As New Jersey begins opening back up, Newark Mayor Ras Baraka outlines plans for a phased reopening of his city that is slated to start in June.

Newark continues to be one of the hardest hit places in the nation by COVID-19 with the city seeing over 4,000 confirmed cases of the virus. Baraka said at a recent news conference that the first phase of the reopening is being called a “preparation.” Gov. Phil Murphy lifted some stay at home restrictions with the allowing stores to do curbside pickup, construction resuming and opening state beaches.

“Phase One is about us getting prepared to open. We’re advancing, but it also gives us room to retreat if the numbers go back up,” Baraka said. “Our top priority is the health and safety of our residents.”  

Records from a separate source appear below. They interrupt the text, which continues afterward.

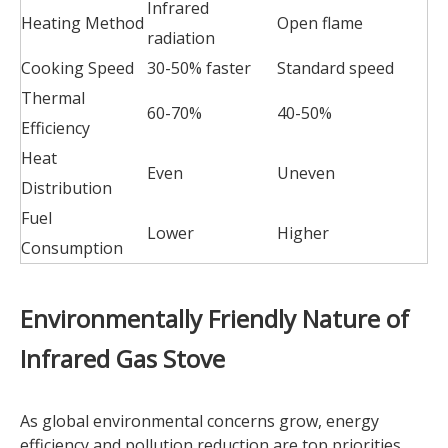
Infrared
Heating Method
Open flame
radiation
Cooking Speed
30-50% faster
Standard speed
Thermal
60-70%
40-50%
Efficiency
Heat
Even
Uneven
Distribution
Fuel
Lower
Higher
Consumption
Environmentally Friendly Nature of
Infrared Gas Stove
As global environmental concerns grow, energy
efficiency and pollution reduction are top priorities.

Baraka said his decision is based on data that shows a continued decline in COVID-19 cases and from the recommendations of the “Newark Reopening and Recovery Strikeforce.” The data collected shows while Newark has increased testing 100 percent, the percentage of people who have tested positive has dropped dramatically, as well as reported cases and deaths.

As word from state officials that some businesses were permitted to reopen, Baraka said he received reports of some business owners not following social distancing guidelines to serve customers and the city closed them.

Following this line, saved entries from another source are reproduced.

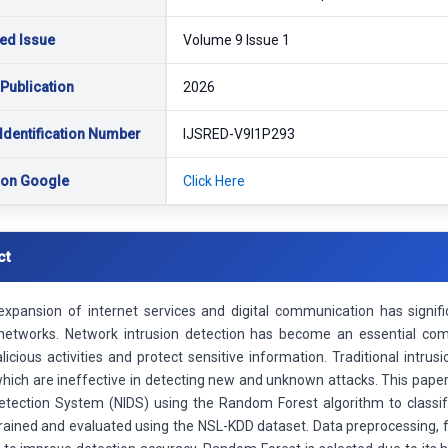
ed Issue
Volume 9 Issue 1
 Publication
2026
Identification Number
IJSRED-V9I1P293
 on Google
Click Here
ct
expansion of internet services and digital communication has signifi
etworks. Network intrusion detection has become an essential co
licious activities and protect sensitive information. Traditional intr
hich are ineffective in detecting new and unknown attacks. This pap
Detection System (NIDS) using the Random Forest algorithm to classif
rained and evaluated using the NSL-KDD dataset. Data preprocessing, fe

“We shut down most of those stores yesterday, gave them an application to fill out, and told them they had to fill out an application and come up with a plan with how they’re going to do the curbside,” he said. “Because they have people who are trying on sneakers on the sidewalk, as I imagined, people trying on pants on the sidewalk, people getting their nails done on the sidewalk.”

As part of Phase One, Newark will institute a color-coded system for consumers to decide where they want to do businesses based on the risks involved. Businesses, restaurants, parks and other public places will display color-coded signage, with red being the highest risk area, yellow more moderate, and green the lowest risk area.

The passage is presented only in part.